Bad enough the Yankees are going to be without Gerrit Cole until at least May, and still don’t know what they have (or don’t have) with Carlos Rodon, but the Blue Jays with Chris Bassitt, Jose Berrios, Kevin Gausman and Yusei Kikuchi have the strongest starting pitching in the AL East. Here’s how a scout following the Yankees all spring assessed them: “Soto is unquestionably a difference-maker and I think he’ll thrive in New York because he seems to have the even keel disposition for it. But the Yankees’ starting pitching, especially since they don’t know when Cole will be back and whether he can pick up where he left off last year, is a real issue.”

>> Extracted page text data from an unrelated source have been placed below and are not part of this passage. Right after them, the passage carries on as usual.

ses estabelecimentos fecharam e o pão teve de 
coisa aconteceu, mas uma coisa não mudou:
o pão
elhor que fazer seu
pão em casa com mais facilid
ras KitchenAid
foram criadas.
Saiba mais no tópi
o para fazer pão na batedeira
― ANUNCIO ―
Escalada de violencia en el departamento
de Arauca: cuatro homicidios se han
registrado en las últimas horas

About the Mets, this much is certain: They will be considerably better than last year’s 75-87 and will likely be better than both the Marlins (who after letting Kim Ng go as GM went back to their penny-pinching ways by not re-signing their best hitter Jorge Soler) and the forever rebuilding Nationals. How do we know that? Well, starting out, new manager Carlos Mendoza has two pivotal players — Edwin Diaz and Starling Marte — who Buck Showalter was without all or most of last year, as well as this offseason’s last-minute signing of J.D. Martinez.

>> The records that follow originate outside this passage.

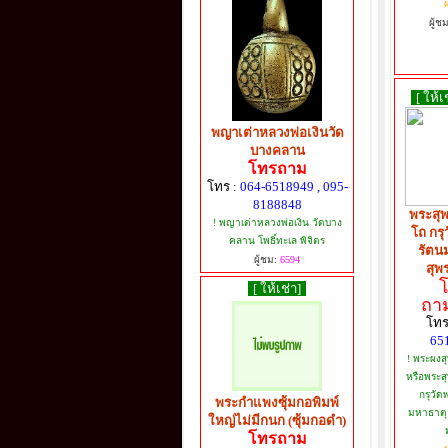
ผ
ผู้ช
[ ให้เ
พญาเต่าหลวงพ่อเงินวัด
บางคลาน
โทรถาม
โทร :
064-6518949 , 095-
8188848
พระสุ
! พญาเต่าหลวงพ่อเงิน วัดบาง
โถ กรุ
คลาน โพธิ์ทะเล พิจิตร
รัตน
ผู้ชม:
6594
สุพ
[ ให้เช่า]
ถาม
โทร
65
! พระผงสุ
หรือพระ
กรุวัด
พระกำแพงซุ้มกอพิมพ์
มหาธาตุ
ใหญ่ไม่มีกนก (ซุ้มกอดำ)
โทรถาม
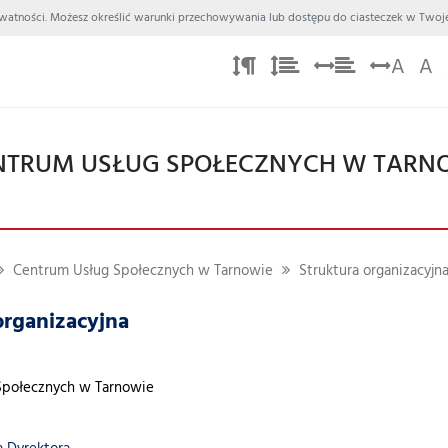
 Prywatności. Możesz określić warunki przechowywania lub dostępu do ciasteczek w Twoje
A
A
NTRUM USŁUG SPOŁECZNYCH W TARN
Centrum Usług Społecznych w Tarnowie
Struktura organizacyjn
organizacyjna
Społecznych w Tarnowie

But while Steve Cohen and his new GM David Stearns have continued to caution us that this is a transitionary year for the Mets, they’ve done almost everything to confirm that other than filling the previously revolving-door DH role with Martinez. In particular, Stearns took the cheap route to fill out the starting rotation behind Kodai Senga (who hopefully will be back by May) and Jose Quintana, spending a total $46 million on Luis Severino, Sean Manaea and Adrian Hauser — all of whom have something to prove. And it was the same thing with the bullpen in front of Diaz; Stearns obviously hoping Brooks Raley will have a second straight standout season and Adam Ottavino still has something left in the tank (questionable).

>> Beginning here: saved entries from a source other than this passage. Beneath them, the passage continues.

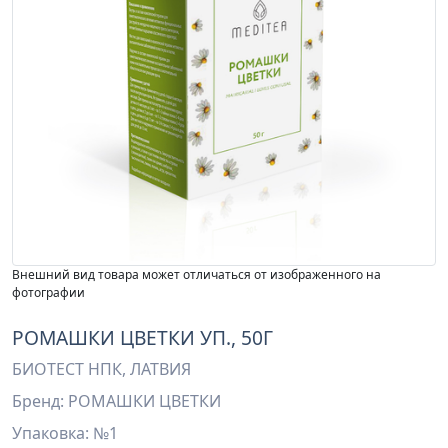
Внешний вид товара может отличаться от изображенного на
фотографии
РОМАШКИ ЦВЕТКИ УП., 50Г
БИОТЕСТ НПК, ЛАТВИЯ
Бренд: РОМАШКИ ЦВЕТКИ
Упаковка: №1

I’m still betting on the Mets to have improved enough to finish third. But I’m also keeping a close eye on Phillies star Bryce Harper, who had a dismal spring (5-for-28 with no homers and only one extra base hit). Scouts were alarmed at the fact that he wasn’t pulling anything and word is Harper has a back issue. If this is something that lingers, second place for the Mets may not be a pipedream.

IT’S A MADD, MADD WORLD

In his “no questions/statement only” press conference last week Shohei Ohtani managed to inadvertently invoke both Claude Rains’ Captain Renault in “Casablanca” (“I’m shocked there was $4.5 million in gambling debts paid off out of my bank account”) and John Banner’s Sergeant Schultz in “Hogan’s Heroes: (“I knew nothing about this until I arrived in Seoul”). But he did nothing to answer the two most pertinent questions that could clear up this entire scandal: (1) How did Ohtani’s interpreter Ippei Mizuhara have access to Ohtani’s bank account and the ability to make wire transfers out of it? And (2) How did Ohtani not know — or get any alerts — that thousands of dollars were being wired out of his account to a bookmaker? Until or unless those questions are answered satisfactorily to all the proper authorities — MLB, the IRS, the state of California — Ohtani is coming off less-than-credible in all of this. … On Tuesday, Jordan Montgomery became the final Scott Boras client to take a severe haircut, electing to sign with the Diamondbacks for a one-year deal worth $25 million with a vesting option of $22.5 million for the 2025 season. Two days before Montgomery finally got a job, MLB’s Jim Bowden breathlessly reported on their Front Office show that ”the Montgomery market is here” and that “he has two long-term offers” while also reporting the Yankees and Red Sox were also still on him. What do you think happened to those two long-term contract offers? Who could Bowden’s source possibly have been? So much for his credibility. Meanwhile, Montgomery had spent all winter reportedly seeking a seven-year deal of upwards of $170M, but as he did with Blake Snell, Cody Bellinger and Matt Chapman, Boras grossly over-reached and misread the market, costing his clients millions by having to settle for one-year deals with opt-outs after the market dried up.